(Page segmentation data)
.....

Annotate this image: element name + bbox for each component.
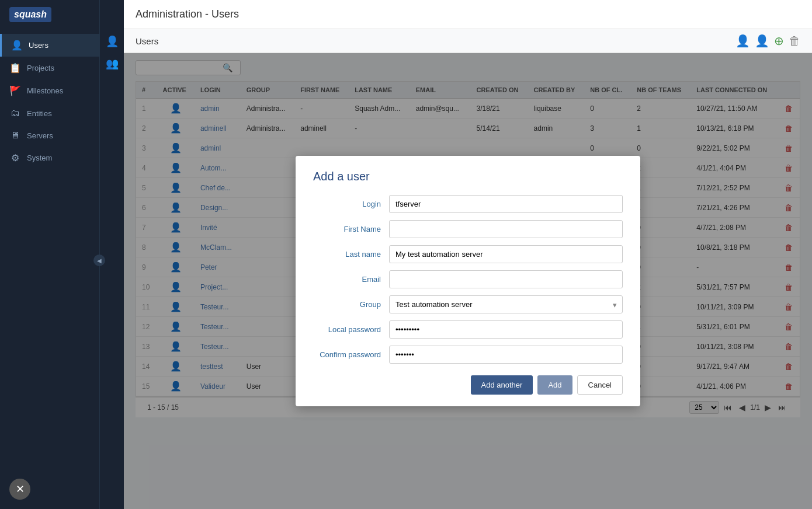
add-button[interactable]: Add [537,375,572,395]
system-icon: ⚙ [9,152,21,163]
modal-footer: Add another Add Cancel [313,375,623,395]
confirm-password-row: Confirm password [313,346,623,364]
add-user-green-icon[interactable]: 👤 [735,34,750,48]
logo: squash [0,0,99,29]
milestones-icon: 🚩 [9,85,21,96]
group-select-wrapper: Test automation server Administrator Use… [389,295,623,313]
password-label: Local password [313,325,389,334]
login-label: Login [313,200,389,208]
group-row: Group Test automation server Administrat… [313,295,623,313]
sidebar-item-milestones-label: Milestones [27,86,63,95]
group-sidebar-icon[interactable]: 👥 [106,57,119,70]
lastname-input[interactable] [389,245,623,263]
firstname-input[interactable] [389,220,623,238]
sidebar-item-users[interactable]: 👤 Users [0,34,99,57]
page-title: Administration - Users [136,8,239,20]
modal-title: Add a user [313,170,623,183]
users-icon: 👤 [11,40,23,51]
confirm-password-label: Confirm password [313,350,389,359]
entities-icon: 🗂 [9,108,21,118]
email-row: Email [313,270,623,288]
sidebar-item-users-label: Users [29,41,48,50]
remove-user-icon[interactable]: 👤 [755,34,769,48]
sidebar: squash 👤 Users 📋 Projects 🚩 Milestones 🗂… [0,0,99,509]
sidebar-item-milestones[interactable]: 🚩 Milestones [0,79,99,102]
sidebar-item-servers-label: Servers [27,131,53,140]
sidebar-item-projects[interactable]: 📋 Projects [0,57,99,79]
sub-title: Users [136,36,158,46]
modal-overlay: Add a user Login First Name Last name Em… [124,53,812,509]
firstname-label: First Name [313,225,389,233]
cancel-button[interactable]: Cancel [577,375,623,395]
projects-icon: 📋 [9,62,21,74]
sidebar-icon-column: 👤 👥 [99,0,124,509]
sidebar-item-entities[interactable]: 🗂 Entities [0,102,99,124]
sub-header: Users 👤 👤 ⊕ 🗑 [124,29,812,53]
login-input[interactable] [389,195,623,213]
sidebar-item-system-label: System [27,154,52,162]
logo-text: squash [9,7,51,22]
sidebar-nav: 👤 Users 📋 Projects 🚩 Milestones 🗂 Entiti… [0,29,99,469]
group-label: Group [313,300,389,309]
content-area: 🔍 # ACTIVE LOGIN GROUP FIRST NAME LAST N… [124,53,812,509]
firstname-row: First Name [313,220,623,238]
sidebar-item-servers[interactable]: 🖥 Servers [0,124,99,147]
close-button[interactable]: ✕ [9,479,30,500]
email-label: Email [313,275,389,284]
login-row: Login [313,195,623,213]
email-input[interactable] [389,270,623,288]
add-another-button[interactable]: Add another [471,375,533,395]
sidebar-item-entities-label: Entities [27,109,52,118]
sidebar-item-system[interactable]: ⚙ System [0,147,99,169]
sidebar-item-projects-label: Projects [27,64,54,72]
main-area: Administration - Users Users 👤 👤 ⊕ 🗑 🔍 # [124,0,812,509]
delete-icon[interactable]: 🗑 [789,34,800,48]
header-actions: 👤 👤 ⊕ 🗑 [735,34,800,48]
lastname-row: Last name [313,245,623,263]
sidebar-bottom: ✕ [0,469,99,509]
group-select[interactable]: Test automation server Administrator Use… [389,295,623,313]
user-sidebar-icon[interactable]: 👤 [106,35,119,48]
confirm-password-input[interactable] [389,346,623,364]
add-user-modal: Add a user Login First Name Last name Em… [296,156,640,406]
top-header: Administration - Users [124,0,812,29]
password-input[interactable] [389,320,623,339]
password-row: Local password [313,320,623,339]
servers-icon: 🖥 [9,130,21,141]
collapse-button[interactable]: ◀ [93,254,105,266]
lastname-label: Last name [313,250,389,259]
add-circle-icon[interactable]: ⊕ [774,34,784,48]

.....

ASSIGNMENT: Within the records, filter for lines that contain the word "entities" and show each one.

SOLUTION TO THE PROBLEM:
entities-icon: 🗂 [9,108,21,118]
sidebar-item-entities[interactable]: 🗂 Entities [0,102,99,124]
sidebar-item-entities-label: Entities [27,109,52,118]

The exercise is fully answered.